### [Requirement]
When a line in the material contains the word "embroidered", copy it.

### [Listed entries]
=====

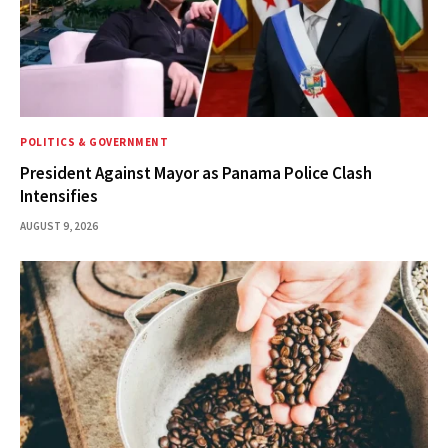
POLITICS & GOVERNMENT
President Against Mayor as Panama Police Clash
Intensifies
AUGUST 9, 2026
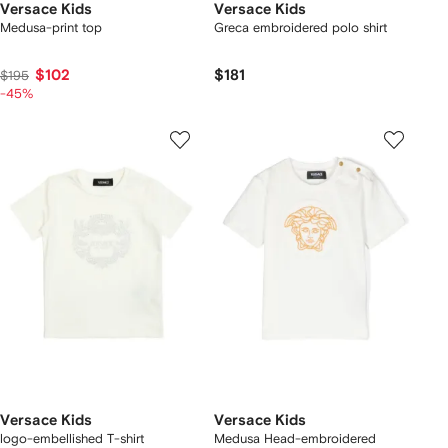
Versace Kids
Versace Kids
Medusa-print top
Greca embroidered polo shirt
$102
$181
$195
-45%
Versace Kids
Versace Kids
logo-embellished T-shirt
Medusa Head-embroidered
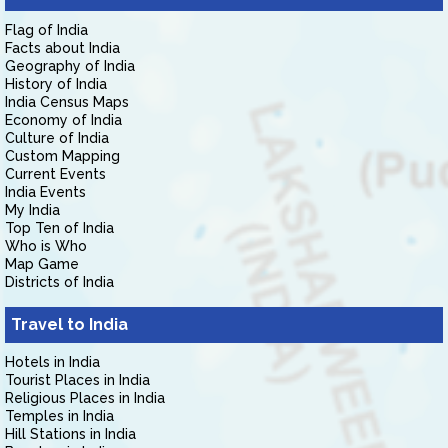
Flag of India
Facts about India
Geography of India
History of India
India Census Maps
Economy of India
Culture of India
Custom Mapping
Current Events
India Events
My India
Top Ten of India
Who is Who
Map Game
Districts of India
Travel to India
Hotels in India
Tourist Places in India
Religious Places in India
Temples in India
Hill Stations in India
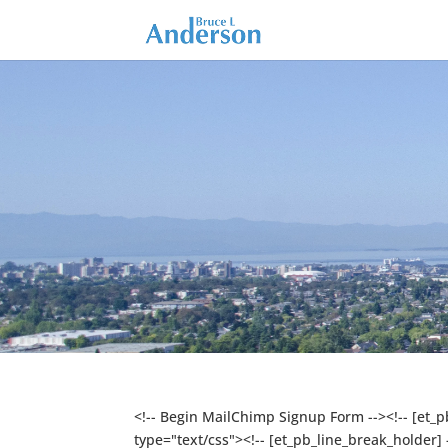
<!-- Begin MailChimp Signup Form --><!-- [et_
type="text/css"><!-- [et_pb_line_break_holder]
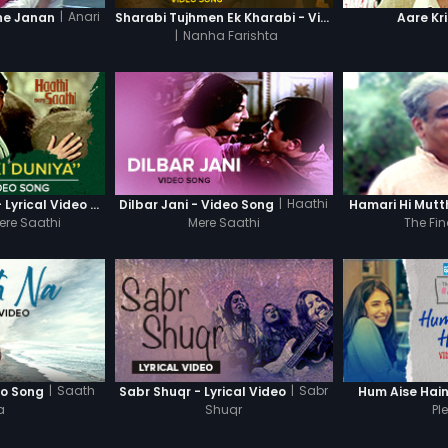
|
Anari
ne Janan
Sharabi Tujhmen Ek Kharabi - Video Song
Aare Kr
|
Nanha Farishta
|
Haathi
Nafrat Ki Duniya - Lyrical Video Song
Dilbar Jani - Video Song
Hamari Hi Mutt
ere Saathi
Mere Saathi
The Fin
|
Saath
|
Sabr
eo Song
Sabr Shuqr - Lyrical Video
Hum Aise Hai
a
Shuqr
Pl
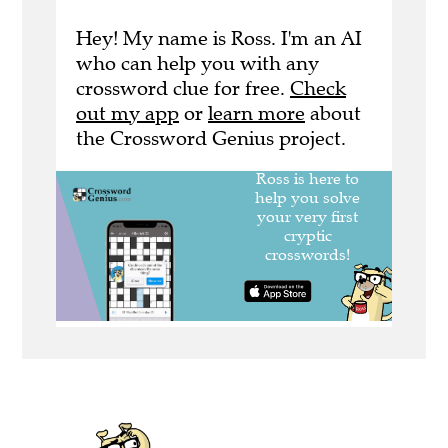
Hey! My name is Ross. I'm an AI
who can help you with any
crossword clue for free.
Check
out my app
or
learn more
about
the Crossword Genius project.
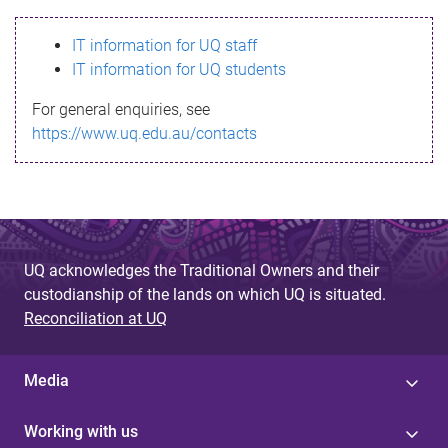
s
IT information for UQ staff
s
IT information for UQ students
a
For general enquiries, see
g
https://www.uq.edu.au/contacts
e
UQ acknowledges the Traditional Owners and their
custodianship of the lands on which UQ is situated.
Reconciliation at UQ
Media
Working with us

=====

### [Solved exercise]
Greca embroidered polo shirt
Medusa Head-embroidered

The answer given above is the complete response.